Using NCSA Delta

Introduction

We are using the NCSA Delta cluster, and there is a lengthy usage guide. The “right way” to run a long task, such as fine-tuning is to use the sbatch command, which is described here.

However, I recommend using JupyterLab instead. It will be make it a lot easier to debug problems that you will inevitably encounter the first time you try to fine-tune models.

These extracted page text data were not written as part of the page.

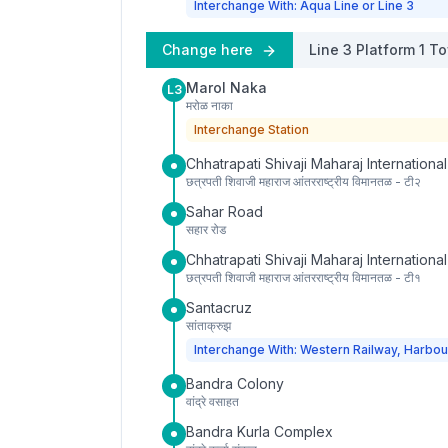
Interchange With: Aqua Line or Line 3
Change here
Line 3
Platform
1
To
Marol Naka
L3
मरोळ नाका
Interchange Station
Chhatrapati Shivaji Maharaj International
छत्रपती शिवाजी महाराज आंतरराष्ट्रीय विमानतळ - टी२
Sahar Road
सहार रोड
Chhatrapati Shivaji Maharaj International
छत्रपती शिवाजी महाराज आंतरराष्ट्रीय विमानतळ - टी१
Santacruz
सांताक्रुझ
Interchange With: Western Railway, Harbou
Bandra Colony
वांद्रे वसाहत
Bandra Kurla Complex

When you create a Jupyter notebook, make sure you select:

bchk-delta-gpu as the name of the account
A partition with GPUs. I recommend gpuA40x4
A Duration of job that seems reasonable. E.g., 1-2 hours.
Sufficient CPU (e.g., 8) and RAM (48GB). The more CPU/RAM you select, the longer you may need to wait for the job to start.
The number of GPUs should be 1, unless you are actually experimenting with multi-GPU code that I haven’t provided.
The working directory should be /scratch/bchk/<USERNAME>.

One-Time Setup

You have a login on the Delta cluster, and can use the bchk account. Your disk space in your home directory is limited, but you have more space on /scratch/bchk/<USERNAME>. You can setup models and an environment yourself.

But, I recommend using the environment we have set up for you and the models that we have already installed.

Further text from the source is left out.